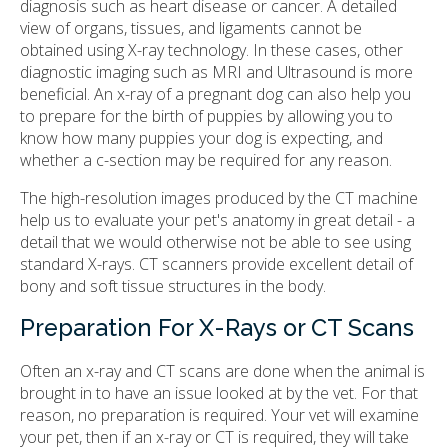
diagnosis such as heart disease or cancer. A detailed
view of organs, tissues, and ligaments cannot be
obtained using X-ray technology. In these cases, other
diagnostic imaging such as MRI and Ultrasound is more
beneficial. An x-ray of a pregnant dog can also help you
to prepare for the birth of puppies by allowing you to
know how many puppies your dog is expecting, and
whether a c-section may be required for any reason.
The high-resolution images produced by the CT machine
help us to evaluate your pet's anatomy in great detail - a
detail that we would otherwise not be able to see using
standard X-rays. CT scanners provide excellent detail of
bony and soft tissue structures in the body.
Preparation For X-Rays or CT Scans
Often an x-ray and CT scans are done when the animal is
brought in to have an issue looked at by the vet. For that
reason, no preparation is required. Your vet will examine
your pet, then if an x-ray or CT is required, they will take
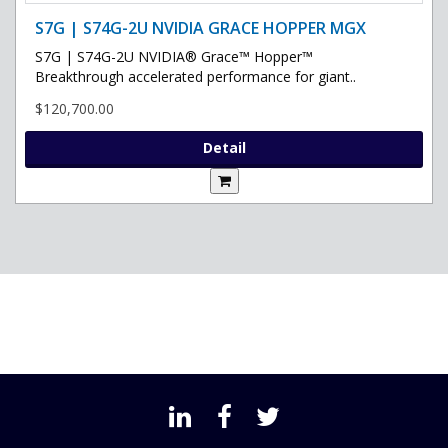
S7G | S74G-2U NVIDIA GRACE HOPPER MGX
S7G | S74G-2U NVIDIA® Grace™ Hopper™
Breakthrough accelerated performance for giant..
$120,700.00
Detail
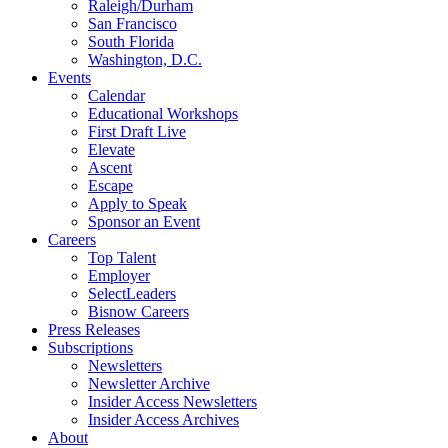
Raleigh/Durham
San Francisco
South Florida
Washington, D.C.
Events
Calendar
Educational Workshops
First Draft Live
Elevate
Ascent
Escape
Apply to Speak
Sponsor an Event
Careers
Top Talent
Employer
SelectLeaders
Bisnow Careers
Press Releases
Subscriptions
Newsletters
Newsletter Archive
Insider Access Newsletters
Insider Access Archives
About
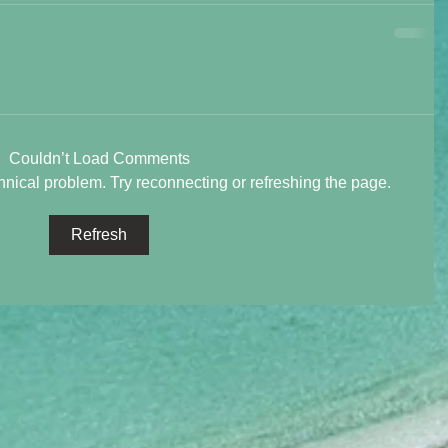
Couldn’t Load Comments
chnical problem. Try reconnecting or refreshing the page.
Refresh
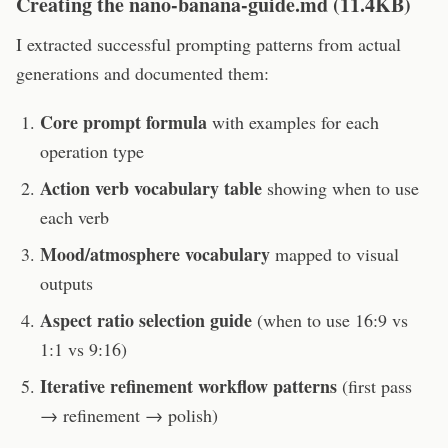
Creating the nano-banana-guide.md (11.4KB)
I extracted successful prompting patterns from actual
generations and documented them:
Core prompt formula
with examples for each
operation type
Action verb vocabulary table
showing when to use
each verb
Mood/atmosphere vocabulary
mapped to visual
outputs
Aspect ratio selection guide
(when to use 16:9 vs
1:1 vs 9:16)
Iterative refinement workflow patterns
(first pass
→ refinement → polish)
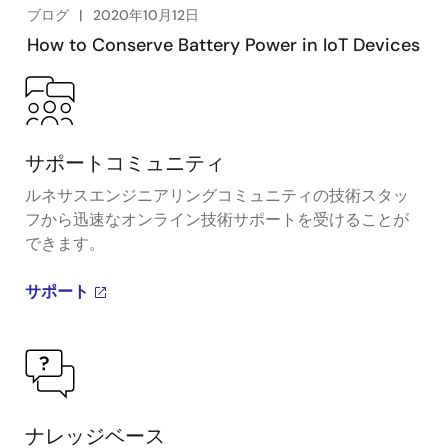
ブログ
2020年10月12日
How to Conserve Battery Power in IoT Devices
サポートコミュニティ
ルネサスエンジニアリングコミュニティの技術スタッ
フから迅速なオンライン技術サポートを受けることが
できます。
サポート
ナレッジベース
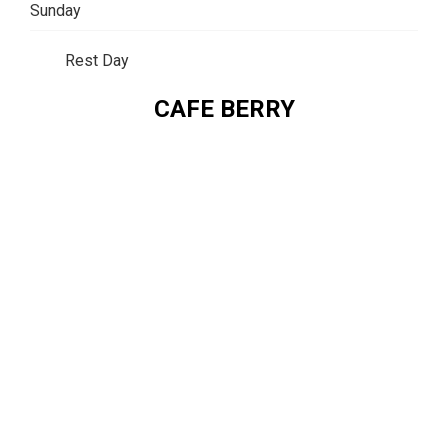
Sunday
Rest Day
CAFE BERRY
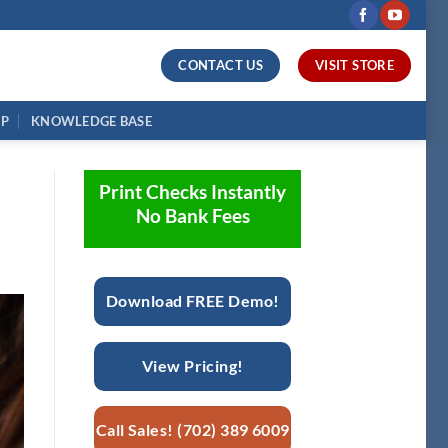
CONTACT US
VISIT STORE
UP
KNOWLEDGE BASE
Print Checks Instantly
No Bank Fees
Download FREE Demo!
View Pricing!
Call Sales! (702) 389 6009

+++

→ **ASSIGNMENT**: Exclude every picture, then return precisely the lines that run from the line containing "SelectLeaders" through the end of the entries above.

→ **YOUR RESPONSE**:
SelectLeaders
Bisnow Careers
Press Releases
Subscriptions
Newsletters
Newsletter Archive
Insider Access Newsletters
Insider Access Archives
About
Couldn’t Load Comments
chnical problem. Try reconnecting or refreshing the page.
Refresh
Creating the nano-banana-guide.md (11.4KB)
I extracted successful prompting patterns from actual
generations and documented them:
Core prompt formula
with examples for each
operation type
Action verb vocabulary table
showing when to use
each verb
Mood/atmosphere vocabulary
mapped to visual
outputs
Aspect ratio selection guide
(when to use 16:9 vs
1:1 vs 9:16)
Iterative refinement workflow patterns
(first pass
→ refinement → polish)
ブログ
2020年10月12日
How to Conserve Battery Power in IoT Devices
サポートコミュニティ
ルネサスエンジニアリングコミュニティの技術スタッ
フから迅速なオンライン技術サポートを受けることが
できます。
サポート
ナレッジベース
Sunday
Rest Day
CAFE BERRY
CONTACT US
VISIT STORE
UP
KNOWLEDGE BASE
Print Checks Instantly
No Bank Fees
Download FREE Demo!
View Pricing!
Call Sales! (702) 389 6009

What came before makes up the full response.